= About this exercise =
A verbatim restatement of the data, free of pictures, is what you should output.

(Transcribed page contents)

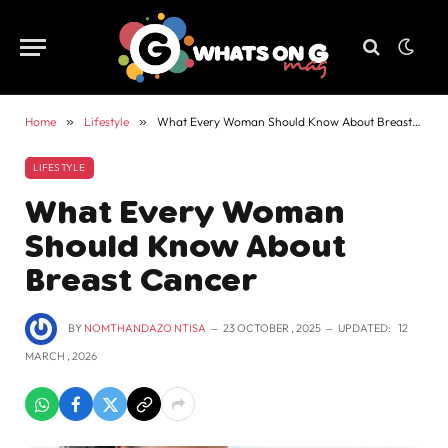
Home
»
Lifestyle
»
What Every Woman Should Know About Breast Cancer
LIFESTYLE
What Every Woman
Should Know About
Breast Cancer
BY
NOMTHANDAZO NTISA
23 OCTOBER , 2025
UPDATED:
12
MARCH , 2026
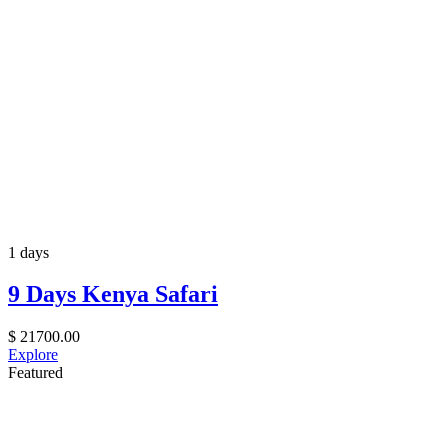
1 days
9 Days Kenya Safari
$
21700.00
Explore
Featured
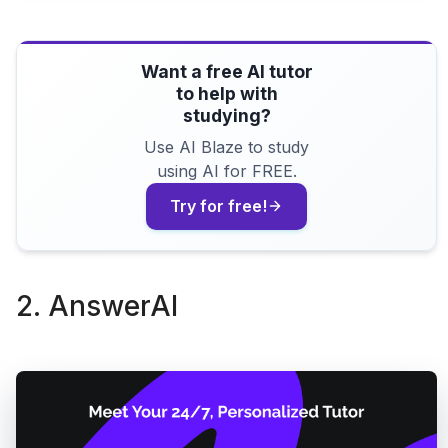
Want a free AI tutor
to help with
studying?
Use AI Blaze to study
using AI for FREE.
Try for free!
2. AnswerAI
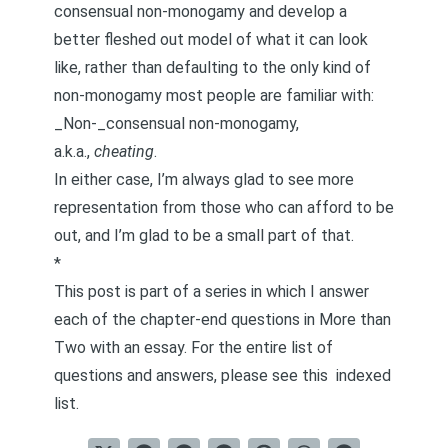
consensual non-monogamy and develop a
better fleshed out model of what it can look
like, rather than defaulting to the only kind of
non-monogamy most people are familiar with:
_Non-_consensual non-monogamy,
a.k.a.,
cheating
.
In either case, I’m always glad to see more
representation from those who can afford to be
out, and I’m glad to be a small part of that.
*
This post is part of a series in which I answer
each of the chapter-end questions in
More than
Two
with an essay. For the entire list of
questions and answers, please see this
indexed
list
.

= Reply =
Home
»
Lifestyle
»
What Every Woman Should Know About Breast Cancer
LIFESTYLE
What Every Woman
Should Know About
Breast Cancer
BY
NOMTHANDAZO NTISA
23 OCTOBER , 2025
UPDATED:
12
MARCH , 2026
1 days
9 Days Kenya Safari
$
21700.00
Explore
Featured
Want a free AI tutor
to help with
studying?
Use AI Blaze to study
using AI for FREE.
Try for free!
2. AnswerAI
consensual non-monogamy and develop a
better fleshed out model of what it can look
like, rather than defaulting to the only kind of
non-monogamy most people are familiar with:
_Non-_consensual non-monogamy,
a.k.a.,
cheating
.
In either case, I’m always glad to see more
representation from those who can afford to be
out, and I’m glad to be a small part of that.
*
This post is part of a series in which I answer
each of the chapter-end questions in
More than
Two
with an essay. For the entire list of
questions and answers, please see this
indexed
list
.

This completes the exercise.